Management of Gastric Adenoma
All gastric adenomas should be endoscopically resected due to their significant malignant potential, with sessile polyps ≥15 mm requiring en bloc excision via endoscopic submucosal dissection (ESD) rather than endoscopic mucosal resection (EMR). 1
Pathologic Features and Cancer Risk
Gastric adenomas are premalignant lesions with concerning transformation rates:
- 50% of adenomas >2 cm harbor foci of adenocarcinoma 1
- 30% of patients with gastric adenoma have synchronous gastric adenocarcinoma elsewhere in the stomach 1
- Adenomas are typically single (82%), small (<2 cm), and located in the antrum and incisura angularis 1
- They appear as velvety pink lobulated lesions, either sessile or pedunculated 1
- Nearly always associated with background gastric atrophy (GA) and gastric intestinal metaplasia (GIM) 1
Pre-Resection Evaluation
Before any therapeutic intervention, perform comprehensive gastric assessment:
- Obtain histologic confirmation of adenoma diagnosis and grade of dysplasia 1
- Carefully evaluate the entire stomach for synchronous neoplasia (present in 30% of cases), extent of GA, and GIM 1
- Test for H. pylori infection status 1
Resection Technique Based on Size and Morphology
For Sessile Polyps ≥15 mm:
- Perform en bloc excision with ESD because the probability of invasive neoplasia is high and ESD reduces recurrence risk compared with EMR 1
For Smaller or Pedunculated Polyps:
- Complete endoscopic resection is appropriate 1
Post-Resection Surveillance Protocol
Follow-up gastroscopy at 6-12 months after endoscopic resection is mandatory 1
Subsequently, continue surveillance gastroscopy at yearly intervals, with frequency adjusted based on: 1
- Number of polyps
- Polyp size
- Highest grade of dysplasia present
The surveillance interval should also account for the stage of chronic atrophic gastritis in the background mucosa 1
Critical Pitfalls to Avoid
Never adopt a "wait and see" approach for gastric adenomas, as they carry significant cancer risk requiring definitive resection 1. The British Society of Gastroenterology explicitly states that gastric adenomas "carry a significant risk of progression to cancer and should be resected where appropriate" 1.

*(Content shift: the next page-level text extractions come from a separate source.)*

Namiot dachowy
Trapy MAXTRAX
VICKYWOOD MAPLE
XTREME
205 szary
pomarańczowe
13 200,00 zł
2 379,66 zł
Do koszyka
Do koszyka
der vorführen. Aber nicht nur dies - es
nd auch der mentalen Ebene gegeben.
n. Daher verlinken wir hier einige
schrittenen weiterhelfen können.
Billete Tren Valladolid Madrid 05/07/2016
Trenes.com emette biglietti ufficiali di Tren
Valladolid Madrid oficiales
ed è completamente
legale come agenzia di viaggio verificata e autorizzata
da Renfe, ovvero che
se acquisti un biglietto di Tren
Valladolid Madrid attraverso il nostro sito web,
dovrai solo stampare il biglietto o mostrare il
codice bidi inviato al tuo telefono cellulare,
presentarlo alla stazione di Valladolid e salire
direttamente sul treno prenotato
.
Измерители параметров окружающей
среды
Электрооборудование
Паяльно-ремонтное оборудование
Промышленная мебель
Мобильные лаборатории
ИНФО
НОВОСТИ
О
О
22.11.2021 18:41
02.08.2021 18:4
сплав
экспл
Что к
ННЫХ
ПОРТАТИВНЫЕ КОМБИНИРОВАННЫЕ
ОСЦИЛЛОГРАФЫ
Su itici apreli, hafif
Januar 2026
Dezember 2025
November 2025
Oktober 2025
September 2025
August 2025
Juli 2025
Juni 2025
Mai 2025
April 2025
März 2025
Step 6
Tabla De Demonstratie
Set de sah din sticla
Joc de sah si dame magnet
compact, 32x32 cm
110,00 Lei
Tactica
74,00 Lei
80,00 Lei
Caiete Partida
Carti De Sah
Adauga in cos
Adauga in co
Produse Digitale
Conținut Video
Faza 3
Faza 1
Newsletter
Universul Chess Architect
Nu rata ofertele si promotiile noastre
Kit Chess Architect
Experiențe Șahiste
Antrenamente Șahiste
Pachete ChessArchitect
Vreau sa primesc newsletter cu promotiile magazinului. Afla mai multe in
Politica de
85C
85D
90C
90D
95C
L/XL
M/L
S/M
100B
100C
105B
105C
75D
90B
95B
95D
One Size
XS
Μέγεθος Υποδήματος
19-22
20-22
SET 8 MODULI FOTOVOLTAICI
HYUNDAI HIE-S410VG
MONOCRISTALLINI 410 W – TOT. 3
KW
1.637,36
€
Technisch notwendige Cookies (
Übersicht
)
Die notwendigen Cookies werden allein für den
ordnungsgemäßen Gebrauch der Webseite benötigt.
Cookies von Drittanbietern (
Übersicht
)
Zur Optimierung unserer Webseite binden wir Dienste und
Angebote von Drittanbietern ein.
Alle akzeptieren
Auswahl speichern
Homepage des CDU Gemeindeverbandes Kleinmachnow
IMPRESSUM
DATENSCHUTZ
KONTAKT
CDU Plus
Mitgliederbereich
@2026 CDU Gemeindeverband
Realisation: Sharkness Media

Do not overlook synchronous lesions—30% of patients harbor concurrent gastric adenocarcinoma elsewhere, necessitating meticulous examination of the entire stomach 1.
Avoid confusing gastric adenomas with hyperplastic polyps, which have different management algorithms including potential H. pylori eradication before resection 2. Adenomas require immediate resection regardless of H. pylori status 1.
For large sessile lesions ≥15 mm, do not use EMR—ESD is superior for reducing recurrence and ensuring complete resection given the high likelihood of invasive disease 1.